Aus einer verträumten Frau, mit der man sich gerne umgibt, wird in den Augen ihrer Umwelt eine Wahnsinnige. Eine, die noch dazu nicht wahrhaben will, dass Sie offenbar Hilfe braucht. Während die einen Zorn entwickeln, sind die anderen nur noch genervt. Oder sind etwa doch die anderen die Verrückten in diesem Spiel?
“Kate war ein Geldschlucker, ein Zeitschlucker, ein Energieschlucker. Wie Sabine es ausdrückte: Sie war menschlicher Treibsand.”

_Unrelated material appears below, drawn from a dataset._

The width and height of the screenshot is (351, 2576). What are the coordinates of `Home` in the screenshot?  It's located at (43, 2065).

Textzitat Sandra Newmann Himmel
Seit der Idee der Zeitmaschine sind wir fasziniert von dem Gedanken durch eine Reise in die Vergangenheit die Welt verändern zu können. Man müsste nur an die Schlüsselfiguren der Geschichte ran kommen. Was wenn es tatsächlich möglich wäre durch einen Traum abzusteigen in eine andere Zeit? Wenn wir dort ein anderer sein könnten, mit dem Wissen von heute? Diese Frage wirft Newman ebenfalls auf, überschreitet die Grenzen der Fiktion.

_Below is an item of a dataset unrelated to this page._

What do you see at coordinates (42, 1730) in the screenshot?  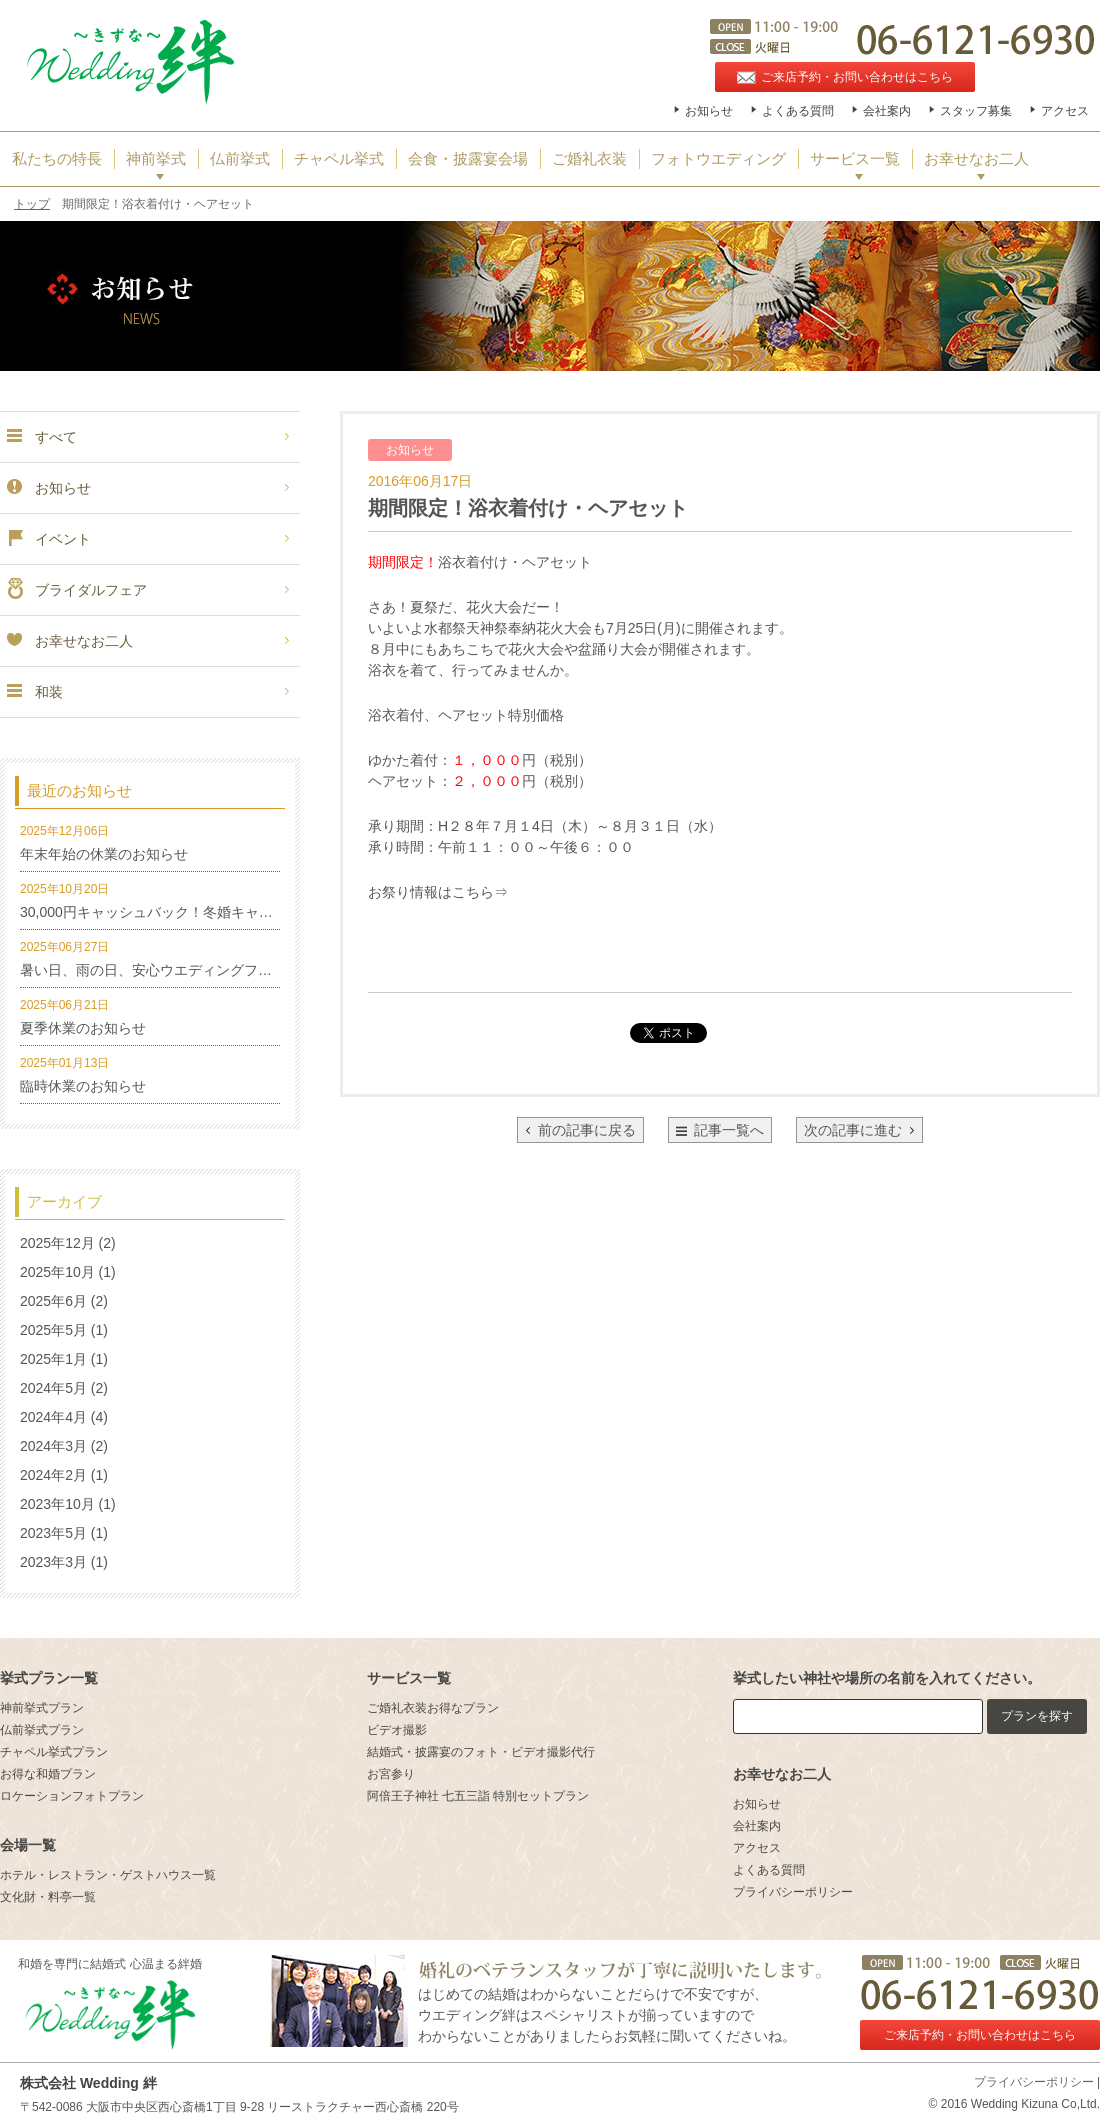 I see `仏前挙式プラン` at bounding box center [42, 1730].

Dieser Roman ist psychotisch, hypnotisch und er ist auch von einer hintergründigen Traurigkeit erfüllt. Vom Suchen nach Sinn, die/das Newman in ihrer Danksagung am Ende des Romans mit dem Tod ihres Ex-Mannes erklärt, an dessen Leben sie das ihrer Figur Ben frei angelehnt hat, auch wenn und das betont sie, die Geschichte von Ben keine Nacherzählung eines realen Lebens ist. Soweit so gut. Die Grundidee ihres Romans fasziniert mich noch immer, ebenso wie Newmans Sprache, die fein, akzentuiert und poetisch ist. Dennoch steht es unentschieden in mir nachdem ich die letzte Seite umgeblättert habe. Besonders auch wegen diesen letzten Seiten.
Eine Spur zu verworren, eine Spur zu viel Abdrift bekommt die Story mit zunehmendem Verlauf für meinen Geschmack und dieses Ende, damit komme ich zu meinem, Newmans Auflösung, hat mich dann leider so gar nicht abgeholt. Ende gut, alles gut? Sagt man zwar so. Aber doch bitte nicht nach einer solch gut aufgebauten Eskalation im Plot …
Mein Dank geht an den Verlag Matthes & Seitz für dieses Rezensionsexemplar.